Since 2006, the Church of St. Joseph has hosted the annual Joetown Rocks music concert, which in recent years has seen annual turnouts of several thousand people. The outdoor concert traditionally occurs in conjunction with Independence Day, and has featured headlining acts such as the Killer Vees, stars from the original Broadway cast of Jersey Boys, and the Fabulous Armadillos.

==Notable people==
- Richard Carlbom, chair of the Minnesota Democratic-Farmer-Labor Party since 2025, served as mayor of St. Joseph from 2005 to 2007.
- Steve Dehler (born 1950), was a Minnesota legislator and mayor of St. Joseph.
- Joyce Sutphen (born 1949) was named in 2011 as the State's Poet Laureate by Minnesota Governor Mark Dayton.
- Jacob Wetterling (1978 - 1989) was kidnapped and from his hometown and murdered at the age of 11. It was announced on September 3, 2016 that Jacob's remains had been found and positively identified.

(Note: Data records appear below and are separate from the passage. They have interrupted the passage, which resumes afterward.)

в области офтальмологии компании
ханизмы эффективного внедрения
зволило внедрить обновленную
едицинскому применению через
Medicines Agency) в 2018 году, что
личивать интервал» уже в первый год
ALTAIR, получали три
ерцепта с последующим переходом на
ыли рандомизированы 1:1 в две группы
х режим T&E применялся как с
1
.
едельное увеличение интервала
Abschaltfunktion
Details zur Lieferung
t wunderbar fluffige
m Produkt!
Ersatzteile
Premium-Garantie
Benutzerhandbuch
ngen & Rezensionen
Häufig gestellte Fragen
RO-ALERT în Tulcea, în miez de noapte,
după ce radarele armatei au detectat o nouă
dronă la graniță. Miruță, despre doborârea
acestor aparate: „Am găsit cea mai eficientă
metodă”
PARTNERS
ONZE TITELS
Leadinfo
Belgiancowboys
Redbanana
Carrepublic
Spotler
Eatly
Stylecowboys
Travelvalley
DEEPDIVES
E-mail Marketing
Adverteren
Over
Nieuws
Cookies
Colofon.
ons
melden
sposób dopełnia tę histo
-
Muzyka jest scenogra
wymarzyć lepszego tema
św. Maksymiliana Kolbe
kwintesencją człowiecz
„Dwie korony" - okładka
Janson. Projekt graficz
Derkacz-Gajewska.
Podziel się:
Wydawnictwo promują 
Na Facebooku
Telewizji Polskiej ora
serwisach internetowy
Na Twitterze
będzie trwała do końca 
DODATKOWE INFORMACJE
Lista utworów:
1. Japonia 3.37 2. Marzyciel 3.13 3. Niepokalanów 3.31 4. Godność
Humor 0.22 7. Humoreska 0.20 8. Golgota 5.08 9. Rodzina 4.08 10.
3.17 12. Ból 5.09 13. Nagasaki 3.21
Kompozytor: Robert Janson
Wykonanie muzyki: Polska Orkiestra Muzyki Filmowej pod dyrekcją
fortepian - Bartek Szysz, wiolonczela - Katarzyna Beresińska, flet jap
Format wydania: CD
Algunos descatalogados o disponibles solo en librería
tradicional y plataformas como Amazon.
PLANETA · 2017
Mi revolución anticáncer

- Patty Wetterling (born November 2, 1949) is retired civil servants and an advocate for children's safety, particularly focused on protecting children from abduction and abuse. Her advocacy began after her son, Jacob Wetterling, was abducted and murdered on October 22, 1989.
- The Servant of God Sister Annella Zervas, O.S.B. (1900–1926), is the closest that Minnesota possesses to a Canonized Saint. Her grave in the cemetery of Saint Benedict's Monastery continues to receive pilgrims.